▶ _Data to use_:
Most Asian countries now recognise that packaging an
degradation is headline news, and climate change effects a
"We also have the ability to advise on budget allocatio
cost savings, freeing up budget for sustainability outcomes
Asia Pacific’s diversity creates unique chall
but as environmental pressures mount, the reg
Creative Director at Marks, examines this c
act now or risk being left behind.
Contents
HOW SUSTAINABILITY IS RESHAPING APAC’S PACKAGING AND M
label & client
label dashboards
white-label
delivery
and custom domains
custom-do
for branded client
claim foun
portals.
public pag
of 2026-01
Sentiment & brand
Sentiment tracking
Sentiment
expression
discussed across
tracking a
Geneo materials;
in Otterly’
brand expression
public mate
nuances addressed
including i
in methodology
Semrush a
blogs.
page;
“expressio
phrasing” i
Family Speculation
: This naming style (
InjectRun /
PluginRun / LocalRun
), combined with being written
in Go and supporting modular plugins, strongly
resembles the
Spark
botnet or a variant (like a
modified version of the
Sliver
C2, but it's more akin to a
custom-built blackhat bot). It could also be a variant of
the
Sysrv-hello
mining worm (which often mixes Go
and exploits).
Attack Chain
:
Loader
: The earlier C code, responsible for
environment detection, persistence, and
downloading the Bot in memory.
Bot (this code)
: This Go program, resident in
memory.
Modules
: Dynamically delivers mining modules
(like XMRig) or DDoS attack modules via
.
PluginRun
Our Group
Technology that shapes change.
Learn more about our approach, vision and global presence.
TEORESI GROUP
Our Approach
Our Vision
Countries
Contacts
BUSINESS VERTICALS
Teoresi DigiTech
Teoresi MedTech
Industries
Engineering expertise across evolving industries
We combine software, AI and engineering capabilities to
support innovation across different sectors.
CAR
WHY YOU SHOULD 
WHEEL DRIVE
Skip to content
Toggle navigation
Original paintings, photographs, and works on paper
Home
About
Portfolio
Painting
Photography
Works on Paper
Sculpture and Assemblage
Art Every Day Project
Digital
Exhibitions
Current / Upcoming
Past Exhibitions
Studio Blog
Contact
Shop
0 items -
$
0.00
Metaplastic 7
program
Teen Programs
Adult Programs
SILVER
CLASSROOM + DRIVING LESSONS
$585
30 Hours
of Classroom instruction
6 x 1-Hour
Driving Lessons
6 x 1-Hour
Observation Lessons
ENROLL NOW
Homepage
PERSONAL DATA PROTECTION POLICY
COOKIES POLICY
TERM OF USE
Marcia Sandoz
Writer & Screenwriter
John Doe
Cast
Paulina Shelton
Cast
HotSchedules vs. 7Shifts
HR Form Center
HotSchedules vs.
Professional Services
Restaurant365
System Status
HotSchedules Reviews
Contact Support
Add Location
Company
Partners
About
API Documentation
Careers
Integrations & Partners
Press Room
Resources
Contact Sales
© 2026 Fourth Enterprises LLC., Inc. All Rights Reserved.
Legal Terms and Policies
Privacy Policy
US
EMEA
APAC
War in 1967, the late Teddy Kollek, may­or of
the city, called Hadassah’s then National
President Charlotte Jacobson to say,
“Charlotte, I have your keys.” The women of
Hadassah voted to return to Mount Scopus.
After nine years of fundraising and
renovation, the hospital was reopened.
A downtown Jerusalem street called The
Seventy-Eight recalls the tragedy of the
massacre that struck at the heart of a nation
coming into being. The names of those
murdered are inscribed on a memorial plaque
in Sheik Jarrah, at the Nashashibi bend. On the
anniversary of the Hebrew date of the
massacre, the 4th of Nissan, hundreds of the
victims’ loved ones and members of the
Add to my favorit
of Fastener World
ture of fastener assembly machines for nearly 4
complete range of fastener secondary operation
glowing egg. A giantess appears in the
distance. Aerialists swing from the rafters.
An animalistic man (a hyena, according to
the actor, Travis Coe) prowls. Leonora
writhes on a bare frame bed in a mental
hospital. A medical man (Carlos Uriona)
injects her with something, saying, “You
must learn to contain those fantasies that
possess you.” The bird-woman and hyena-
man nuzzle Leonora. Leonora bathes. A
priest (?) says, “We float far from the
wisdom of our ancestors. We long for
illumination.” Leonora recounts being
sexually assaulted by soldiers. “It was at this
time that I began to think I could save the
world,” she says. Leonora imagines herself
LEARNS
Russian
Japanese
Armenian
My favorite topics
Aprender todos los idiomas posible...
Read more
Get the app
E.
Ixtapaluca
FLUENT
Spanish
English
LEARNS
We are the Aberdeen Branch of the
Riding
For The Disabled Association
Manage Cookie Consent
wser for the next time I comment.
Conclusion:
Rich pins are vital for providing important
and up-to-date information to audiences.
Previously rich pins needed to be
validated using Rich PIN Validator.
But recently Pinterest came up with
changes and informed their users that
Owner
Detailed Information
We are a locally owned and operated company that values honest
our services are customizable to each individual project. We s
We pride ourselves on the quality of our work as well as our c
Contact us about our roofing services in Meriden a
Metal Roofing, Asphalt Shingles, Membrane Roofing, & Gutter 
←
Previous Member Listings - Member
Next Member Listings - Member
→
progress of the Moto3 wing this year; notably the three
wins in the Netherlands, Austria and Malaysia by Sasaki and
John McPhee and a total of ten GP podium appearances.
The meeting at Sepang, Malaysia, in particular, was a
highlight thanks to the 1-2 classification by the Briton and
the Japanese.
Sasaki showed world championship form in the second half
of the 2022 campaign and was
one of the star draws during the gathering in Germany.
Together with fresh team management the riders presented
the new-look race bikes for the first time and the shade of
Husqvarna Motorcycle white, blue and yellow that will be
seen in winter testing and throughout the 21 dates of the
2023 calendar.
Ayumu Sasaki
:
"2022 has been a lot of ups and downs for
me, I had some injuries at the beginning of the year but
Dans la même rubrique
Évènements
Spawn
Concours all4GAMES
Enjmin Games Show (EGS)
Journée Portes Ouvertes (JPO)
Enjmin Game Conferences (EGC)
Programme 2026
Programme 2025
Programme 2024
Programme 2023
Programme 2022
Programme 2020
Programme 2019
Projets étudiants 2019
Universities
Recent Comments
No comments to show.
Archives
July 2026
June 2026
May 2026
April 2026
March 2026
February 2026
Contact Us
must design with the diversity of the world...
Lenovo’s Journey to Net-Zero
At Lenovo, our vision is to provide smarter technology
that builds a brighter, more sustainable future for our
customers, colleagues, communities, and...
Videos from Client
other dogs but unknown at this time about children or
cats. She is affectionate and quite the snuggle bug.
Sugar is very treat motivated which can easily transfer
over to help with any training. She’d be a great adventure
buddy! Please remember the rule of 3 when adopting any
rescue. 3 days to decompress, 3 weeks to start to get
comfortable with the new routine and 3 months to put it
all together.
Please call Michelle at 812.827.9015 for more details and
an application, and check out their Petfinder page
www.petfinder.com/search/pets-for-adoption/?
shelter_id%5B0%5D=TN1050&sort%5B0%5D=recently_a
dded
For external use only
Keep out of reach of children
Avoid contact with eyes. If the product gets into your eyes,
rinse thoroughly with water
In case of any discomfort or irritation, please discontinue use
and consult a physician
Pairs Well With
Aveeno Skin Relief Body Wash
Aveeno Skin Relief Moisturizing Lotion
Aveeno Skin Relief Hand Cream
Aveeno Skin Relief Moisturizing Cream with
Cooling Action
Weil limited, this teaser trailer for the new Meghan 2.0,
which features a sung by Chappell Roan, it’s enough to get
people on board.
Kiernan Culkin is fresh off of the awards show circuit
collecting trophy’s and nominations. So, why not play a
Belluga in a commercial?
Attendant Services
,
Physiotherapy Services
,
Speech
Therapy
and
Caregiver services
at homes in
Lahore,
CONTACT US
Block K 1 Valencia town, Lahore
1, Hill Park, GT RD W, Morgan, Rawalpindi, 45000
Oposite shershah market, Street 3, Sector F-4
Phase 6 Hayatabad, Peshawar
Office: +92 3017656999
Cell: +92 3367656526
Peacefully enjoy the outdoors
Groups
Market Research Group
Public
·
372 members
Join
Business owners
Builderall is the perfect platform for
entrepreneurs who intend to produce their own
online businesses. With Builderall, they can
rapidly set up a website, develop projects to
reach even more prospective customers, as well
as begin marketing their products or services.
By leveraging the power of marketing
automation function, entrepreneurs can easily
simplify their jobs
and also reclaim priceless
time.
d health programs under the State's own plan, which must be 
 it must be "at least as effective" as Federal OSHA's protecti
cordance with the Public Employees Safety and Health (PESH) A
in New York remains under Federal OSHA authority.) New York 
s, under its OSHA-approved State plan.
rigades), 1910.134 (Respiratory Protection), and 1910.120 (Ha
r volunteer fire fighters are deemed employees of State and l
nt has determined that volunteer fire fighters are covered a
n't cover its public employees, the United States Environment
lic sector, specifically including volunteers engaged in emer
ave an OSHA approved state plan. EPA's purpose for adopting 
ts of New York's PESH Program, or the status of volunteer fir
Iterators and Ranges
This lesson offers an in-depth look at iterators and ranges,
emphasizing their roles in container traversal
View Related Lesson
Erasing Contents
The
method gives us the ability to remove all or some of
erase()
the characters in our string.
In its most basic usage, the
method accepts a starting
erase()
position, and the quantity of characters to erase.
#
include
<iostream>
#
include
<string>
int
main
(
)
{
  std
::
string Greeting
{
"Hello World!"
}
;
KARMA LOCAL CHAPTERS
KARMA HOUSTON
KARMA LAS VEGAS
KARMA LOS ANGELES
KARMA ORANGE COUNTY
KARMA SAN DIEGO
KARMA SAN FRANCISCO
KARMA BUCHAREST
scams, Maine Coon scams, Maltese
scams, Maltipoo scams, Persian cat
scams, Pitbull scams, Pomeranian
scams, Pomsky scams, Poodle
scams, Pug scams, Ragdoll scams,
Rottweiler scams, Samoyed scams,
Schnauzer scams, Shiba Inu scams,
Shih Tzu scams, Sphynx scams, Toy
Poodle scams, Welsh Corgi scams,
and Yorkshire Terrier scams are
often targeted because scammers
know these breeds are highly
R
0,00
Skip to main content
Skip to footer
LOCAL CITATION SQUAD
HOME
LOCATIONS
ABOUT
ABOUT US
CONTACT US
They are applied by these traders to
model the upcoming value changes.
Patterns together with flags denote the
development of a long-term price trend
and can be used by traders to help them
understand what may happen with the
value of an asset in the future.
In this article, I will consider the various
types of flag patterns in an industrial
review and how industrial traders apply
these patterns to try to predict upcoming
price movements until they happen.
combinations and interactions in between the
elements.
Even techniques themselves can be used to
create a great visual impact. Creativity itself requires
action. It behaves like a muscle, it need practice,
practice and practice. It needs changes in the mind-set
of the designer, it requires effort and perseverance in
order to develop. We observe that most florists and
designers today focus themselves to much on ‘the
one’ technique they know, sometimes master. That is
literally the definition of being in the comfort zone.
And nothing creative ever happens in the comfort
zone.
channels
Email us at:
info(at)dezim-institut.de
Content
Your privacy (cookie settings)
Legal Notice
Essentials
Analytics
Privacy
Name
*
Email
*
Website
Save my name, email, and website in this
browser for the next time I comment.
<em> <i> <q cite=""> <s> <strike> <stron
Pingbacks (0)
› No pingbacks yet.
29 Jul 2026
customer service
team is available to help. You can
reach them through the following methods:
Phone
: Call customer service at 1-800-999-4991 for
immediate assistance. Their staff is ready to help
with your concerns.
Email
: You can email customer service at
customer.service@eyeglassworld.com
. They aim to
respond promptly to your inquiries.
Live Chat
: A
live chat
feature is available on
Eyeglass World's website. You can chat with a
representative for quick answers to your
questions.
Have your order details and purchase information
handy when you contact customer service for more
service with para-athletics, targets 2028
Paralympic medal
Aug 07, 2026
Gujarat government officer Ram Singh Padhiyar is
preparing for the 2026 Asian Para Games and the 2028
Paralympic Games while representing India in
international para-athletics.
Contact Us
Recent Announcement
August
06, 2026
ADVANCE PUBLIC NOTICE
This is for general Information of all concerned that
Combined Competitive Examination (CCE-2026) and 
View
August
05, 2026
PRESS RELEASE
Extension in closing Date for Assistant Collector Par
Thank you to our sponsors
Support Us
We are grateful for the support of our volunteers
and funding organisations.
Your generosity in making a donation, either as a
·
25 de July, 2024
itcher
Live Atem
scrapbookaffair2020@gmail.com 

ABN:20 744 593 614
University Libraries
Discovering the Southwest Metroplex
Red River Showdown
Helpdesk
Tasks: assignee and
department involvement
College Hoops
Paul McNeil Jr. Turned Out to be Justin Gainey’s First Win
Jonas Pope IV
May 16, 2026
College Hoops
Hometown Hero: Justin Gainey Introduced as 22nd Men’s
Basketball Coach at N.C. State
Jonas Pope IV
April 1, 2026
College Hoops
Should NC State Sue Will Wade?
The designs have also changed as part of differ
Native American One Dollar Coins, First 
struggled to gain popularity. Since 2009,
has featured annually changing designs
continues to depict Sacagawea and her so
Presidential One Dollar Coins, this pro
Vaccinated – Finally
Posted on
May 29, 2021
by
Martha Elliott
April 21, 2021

▶ _Assignment_: Could you repeat exactly the lines above from the line with "model the upcoming value changes." up to and including the line with "Even techniques themselves can be used to", and only those?

▶ _Solution to the exercise_:
model the upcoming value changes.
Patterns together with flags denote the
development of a long-term price trend
and can be used by traders to help them
understand what may happen with the
value of an asset in the future.
In this article, I will consider the various
types of flag patterns in an industrial
review and how industrial traders apply
these patterns to try to predict upcoming
price movements until they happen.
combinations and interactions in between the
elements.
Even techniques themselves can be used to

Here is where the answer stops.